* **Source records**:
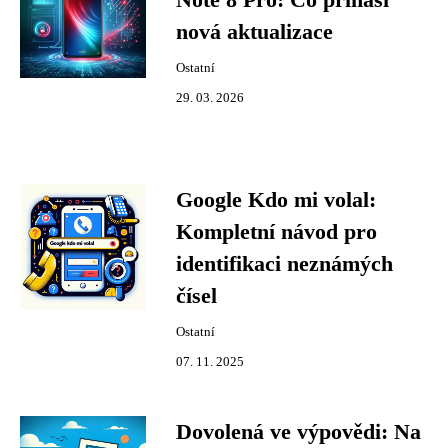
Note 8 Pro: Co přináší
nová aktualizace
Ostatní
29. 03. 2026
Google Kdo mi volal:
Kompletní návod pro
identifikaci neznámých
čísel
Ostatní
07. 11. 2025
Dovolená ve výpovědi: Na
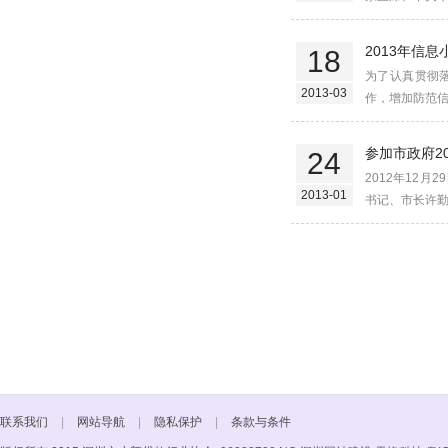
2013年信
18
为了认真贯彻
2013-03
作，增加防范信
参加市政府2
24
2012年12
2013-01
书记、市长许勤
联系我们
|
网站导航
|
隐私保护
|
条款与条件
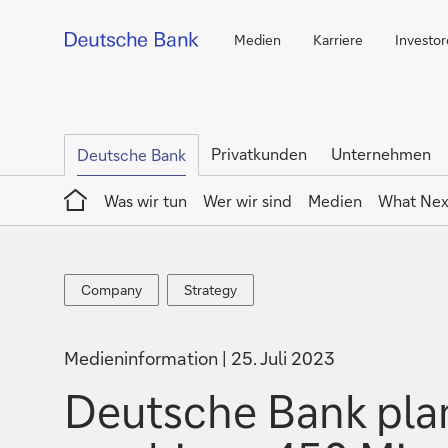
Medien
Karriere
Investo
Privatkunden
Unternehmen
Deutsche Bank
Home
Was wir tun
Wer wir sind
Medien
What Nex
Company
Strategy
Company
Strategy
Medieninformation
25. Juli 2023
Deutsche Bank pla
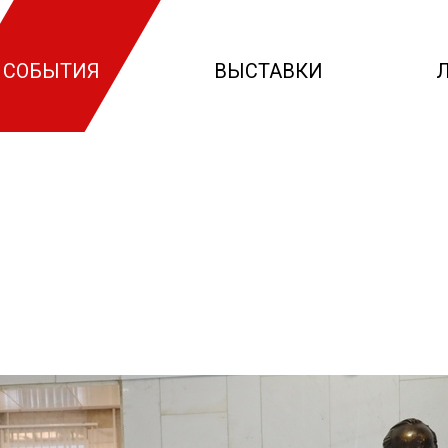
СОБЫТИЯ
ВЫСТАВКИ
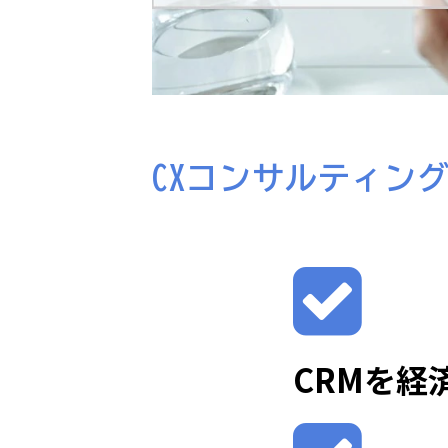
CXコンサルティン
CRMを経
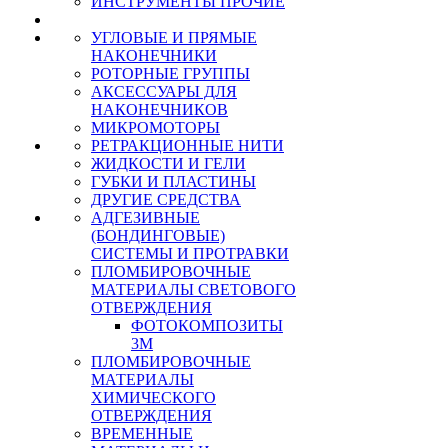
ИНСТРУМЕНТЫ ПРОЧИЕ
УГЛОВЫЕ И ПРЯМЫЕ
НАКОНЕЧНИКИ
РОТОРНЫЕ ГРУППЫ
АКСЕССУАРЫ ДЛЯ
НАКОНЕЧНИКОВ
МИКРОМОТОРЫ
РЕТРАКЦИОННЫЕ НИТИ
ЖИДКОСТИ И ГЕЛИ
ГУБКИ И ПЛАСТИНЫ
ДРУГИЕ СРЕДСТВА
АДГЕЗИВНЫЕ
(БОНДИНГОВЫЕ)
СИСТЕМЫ И ПРОТРАВКИ
ПЛОМБИРОВОЧНЫЕ
МАТЕРИАЛЫ СВЕТОВОГО
ОТВЕРЖДЕНИЯ
ФОТОКОМПОЗИТЫ
3М
ПЛОМБИРОВОЧНЫЕ
МАТЕРИАЛЫ
ХИМИЧЕСКОГО
ОТВЕРЖДЕНИЯ
ВРЕМЕННЫЕ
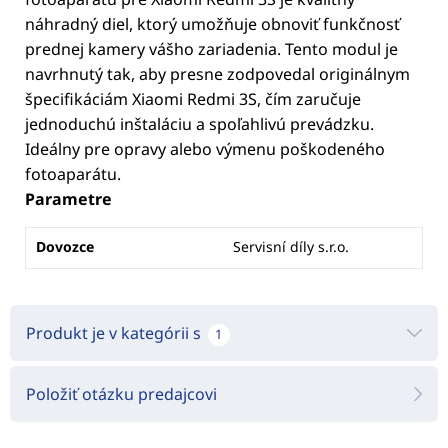
náhradný diel, ktorý umožňuje obnoviť funkčnosť
prednej kamery vášho zariadenia. Tento modul je
navrhnutý tak, aby presne zodpovedal originálnym
špecifikáciám Xiaomi Redmi 3S, čím zaručuje
jednoduchú inštaláciu a spoľahlivú prevádzku.
Ideálny pre opravy alebo výmenu poškodeného
fotoaparátu.
Parametre
Dovozce
Servisní díly s.r.o.
Produkt je v kategórii s
1
Položiť otázku predajcovi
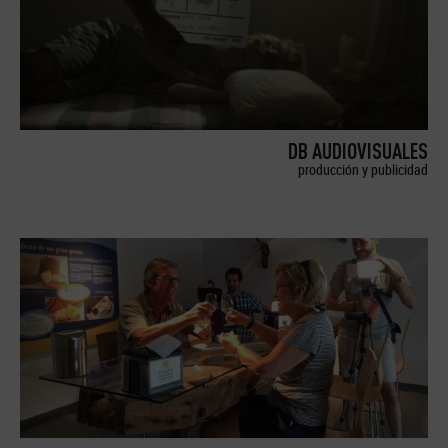
DB AUDIOVISUALES
producción y publicidad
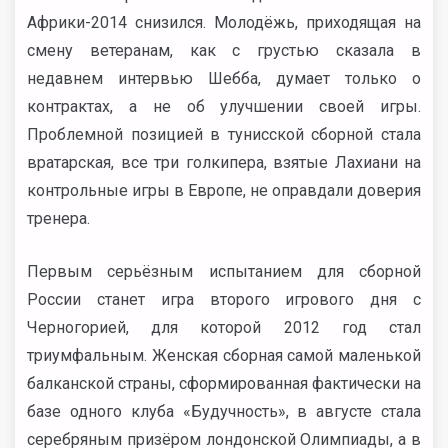
Африки-2014 снизился. Молодёжь, приходящая на
смену ветеранам, как с грустью сказала в
недавнем интервью Шебба, думает только о
контрактах, а не об улучшении своей игры.
Проблемной позицией в тунисской сборной стала
вратарская, все три голкипера, взятые Лахиани на
контрольные игры в Европе, не оправдали доверия
тренера.
Первым серьёзным испытанием для сборной
России станет игра второго игрового дня с
Черногорией, для которой 2012 год стал
триумфальным. Женская сборная самой маленькой
балканской страны, сформированная фактически на
базе одного клуба «Будучность», в августе стала
серебряным призёром лондонской Олимпиады, а в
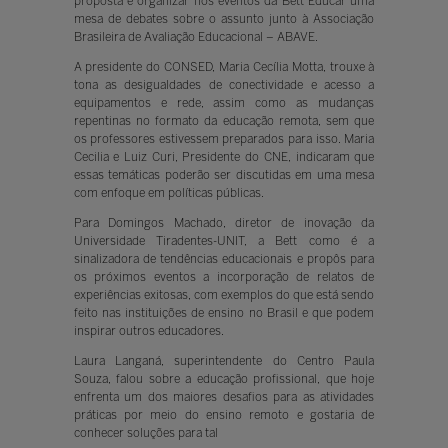
proposta é organizar nos eventos da Bett Educar uma
mesa de debates sobre o assunto junto à Associação
Brasileira de Avaliação Educacional – ABAVE.
A presidente do CONSED, Maria Cecília Motta, trouxe à
tona as desigualdades de conectividade e acesso a
equipamentos e rede, assim como as mudanças
repentinas no formato da educação remota, sem que
os professores estivessem preparados para isso. Maria
Cecilia e Luiz Curi, Presidente do CNE, indicaram que
essas temáticas poderão ser discutidas em uma mesa
com enfoque em políticas públicas.
Para Domingos Machado, diretor de inovação da
Universidade Tiradentes-UNIT, a Bett como é a
sinalizadora de tendências educacionais e propôs para
os próximos eventos a incorporação de relatos de
experiências exitosas, com exemplos do que está sendo
feito nas instituições de ensino no Brasil e que podem
inspirar outros educadores.
Laura Langaná, superintendente do Centro Paula
Souza, falou sobre a educação profissional, que hoje
enfrenta um dos maiores desafios para as atividades
práticas por meio do ensino remoto e gostaria de
conhecer soluções para tal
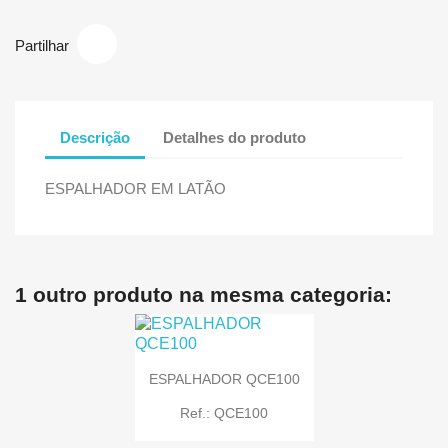
Partilhar
Descrição
Detalhes do produto
ESPALHADOR EM LATÃO
1 outro produto na mesma categoria:
ESPALHADOR QCE100
Ref.: QCE100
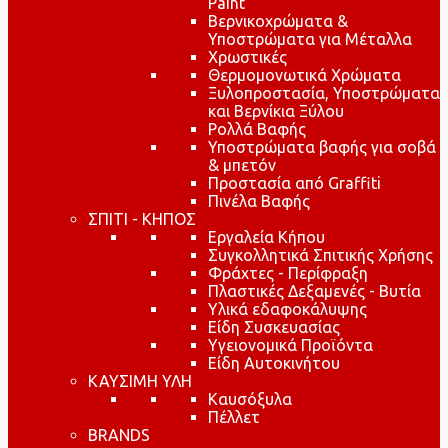
Paint
Βερνικοχρώματα &
Υποστρώματα για Μέταλλα
Χρωστικές
Θερμομονωτικά Χρώματα
Ξυλοπροστασία, Υποστρώματα
και Βερνίκια Ξύλου
Ρολλά Βαφής
Υποστρώματα βαφής για σοβά
& μπετόν
Προστασία από Graffiti
Πινέλα Βαφής
ΣΠΙΤΙ - ΚΗΠΟΣ
Εργαλεία Κήπου
Συγκολλητικά Σπιτικής Χρήσης
Φράχτες - Περίφραξη
Πλαστικές Δεξαμενές - Βυτία
Υλικά εδαφοκάλυψης
Είδη Συσκευασίας
Υγειονομικά Προϊόντα
Είδη Αυτοκινήτου
ΚΑΥΣΙΜΗ ΥΛΗ
Καυσόξυλα
Πέλλετ
BRANDS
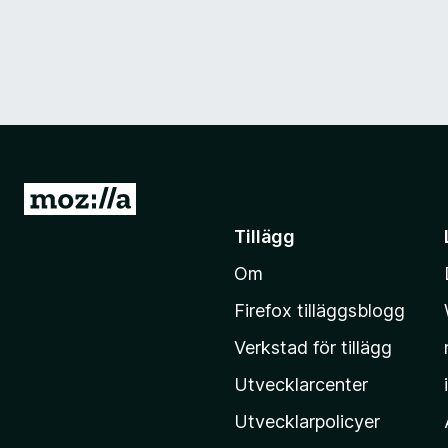
G
å
Tillägg
t
Om
i
l
Firefox tilläggsblogg
l
Verkstad för tillägg
M
o
Utvecklarcenter
z
Utvecklarpolicyer
i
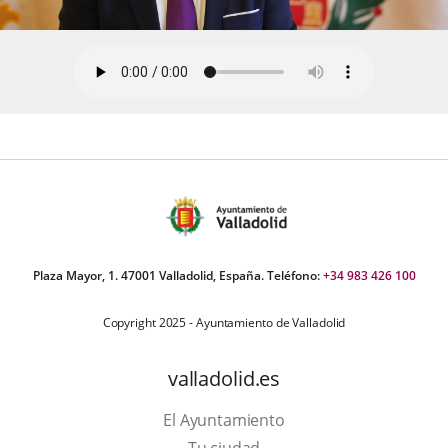
Plaza Mayor, 1. 47001 Valladolid, España. Teléfono:
+34 983 426 100
Copyright 2025 - Ayuntamiento de Valladolid
valladolid.es
El Ayuntamiento
Tu ciudad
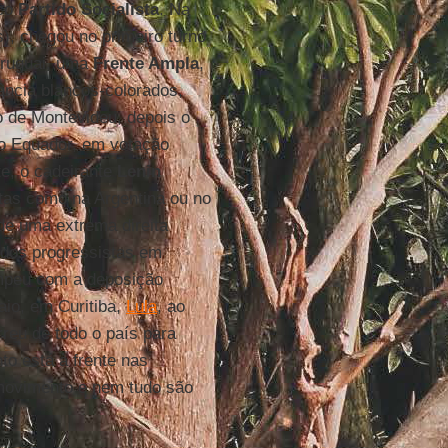
ico
Partido Socialista
. Na
), chegou no primeiro turno
Uruguai, uma
Frente Ampla
,
ância blancos-colorados,
to de Montevideu, depois o
o Equador, em votação
te, o cadeirante
Lenin
tas como na Argentina ou no
de uma extrema direita
tidos progressistas em
ompeu com a deposição
maio, em Curitiba,
Lula
, ao
rreu de todo o país para
o está à frente nas
movimento e nem tudo são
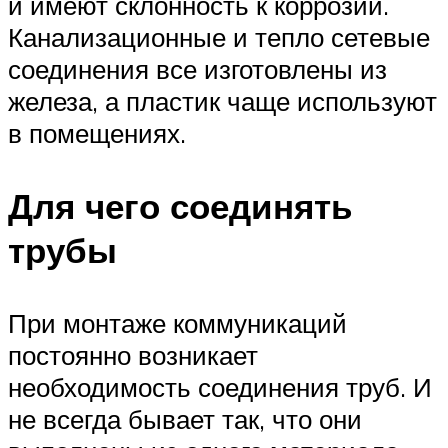
и имеют склонность к коррозии.
Канализационные и тепло сетевые
соединения все изготовлены из
железа, а пластик чаще используют
в помещениях.
Для чего соединять
трубы
При монтаже коммуникаций
постоянно возникает
необходимость соединения труб. И
не всегда бывает так, что они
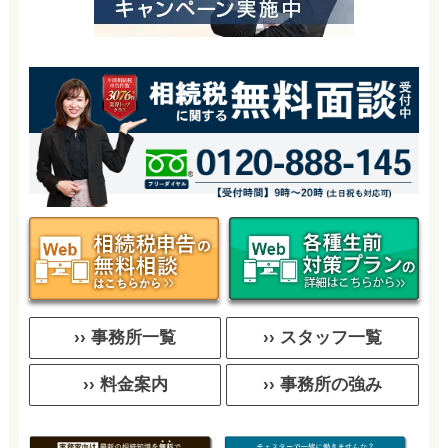
›› 事務所一覧
›› スタッフ一覧
›› 料金案内
›› 事務所の強み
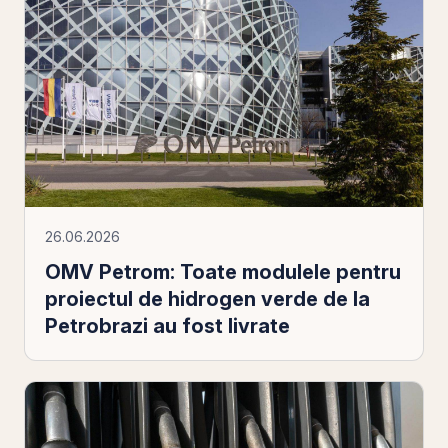
26.06.2026
OMV Petrom: Toate modulele pentru
proiectul de hidrogen verde de la
Petrobrazi au fost livrate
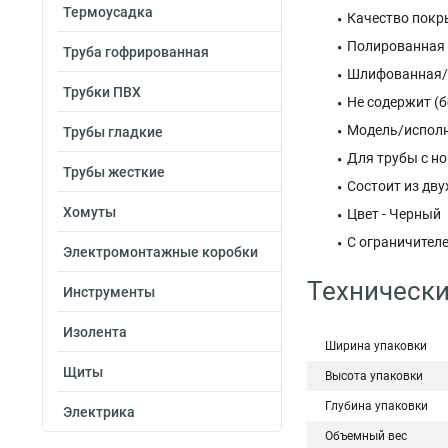
Термоусадка
Качество покр
Полированная 
Труба гофрированная
Шлифованная/с
Трубки ПВХ
Не содержит (б
Модель/исполне
Трубы гладкие
Для трубы с но
Трубы жесткие
Состоит из двух
Хомуты
Цвет - Черный
С ограничителе
Электромонтажные коробки
Технически
Инструменты
Изолента
Ширина упаковки
Щиты
Высота упаковки
Глубина упаковки
Электрика
Объемный вес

* **What you are asked to do**: Your copy should hold only the lines above from the one containing "Brasileira de Avaliação Educacional – ABAVE." through the one containing "в помещениях.", exactly as written and free of pictures.

* **Task result**:
Brasileira de Avaliação Educacional – ABAVE.
A presidente do CONSED, Maria Cecília Motta, trouxe à
tona as desigualdades de conectividade e acesso a
equipamentos e rede, assim como as mudanças
repentinas no formato da educação remota, sem que
os professores estivessem preparados para isso. Maria
Cecilia e Luiz Curi, Presidente do CNE, indicaram que
essas temáticas poderão ser discutidas em uma mesa
com enfoque em políticas públicas.
Para Domingos Machado, diretor de inovação da
Universidade Tiradentes-UNIT, a Bett como é a
sinalizadora de tendências educacionais e propôs para
os próximos eventos a incorporação de relatos de
experiências exitosas, com exemplos do que está sendo
feito nas instituições de ensino no Brasil e que podem
inspirar outros educadores.
Laura Langaná, superintendente do Centro Paula
Souza, falou sobre a educação profissional, que hoje
enfrenta um dos maiores desafios para as atividades
práticas por meio do ensino remoto e gostaria de
conhecer soluções para tal
Partilhar
Descrição
Detalhes do produto
ESPALHADOR EM LATÃO
1 outro produto na mesma categoria:
ESPALHADOR QCE100
Ref.: QCE100
Paint
Βερνικοχρώματα &
Υποστρώματα για Μέταλλα
Χρωστικές
Θερμομονωτικά Χρώματα
Ξυλοπροστασία, Υποστρώματα
και Βερνίκια Ξύλου
Ρολλά Βαφής
Υποστρώματα βαφής για σοβά
& μπετόν
Προστασία από Graffiti
Πινέλα Βαφής
ΣΠΙΤΙ - ΚΗΠΟΣ
Εργαλεία Κήπου
Συγκολλητικά Σπιτικής Χρήσης
Φράχτες - Περίφραξη
Πλαστικές Δεξαμενές - Βυτία
Υλικά εδαφοκάλυψης
Είδη Συσκευασίας
Υγειονομικά Προϊόντα
Είδη Αυτοκινήτου
ΚΑΥΣΙΜΗ ΥΛΗ
Καυσόξυλα
Πέλλετ
BRANDS
G
å
Tillägg
t
Om
i
l
Firefox tilläggsblogg
l
Verkstad för tillägg
M
o
Utvecklarcenter
z
Utvecklarpolicyer
i
Plaza Mayor, 1. 47001 Valladolid, España. Teléfono:
+34 983 426 100
Copyright 2025 - Ayuntamiento de Valladolid
valladolid.es
El Ayuntamiento
Tu ciudad
ico
Partido Socialista
. Na
), chegou no primeiro turno
Uruguai, uma
Frente Ampla
,
ância blancos-colorados,
to de Montevideu, depois o
o Equador, em votação
te, o cadeirante
Lenin
tas como na Argentina ou no
de uma extrema direita
tidos progressistas em
ompeu com a deposição
maio, em Curitiba,
Lula
, ao
rreu de todo o país para
o está à frente nas
movimento e nem tudo são
и имеют склонность к коррозии.
Канализационные и тепло сетевые
соединения все изготовлены из
железа, а пластик чаще используют
в помещениях.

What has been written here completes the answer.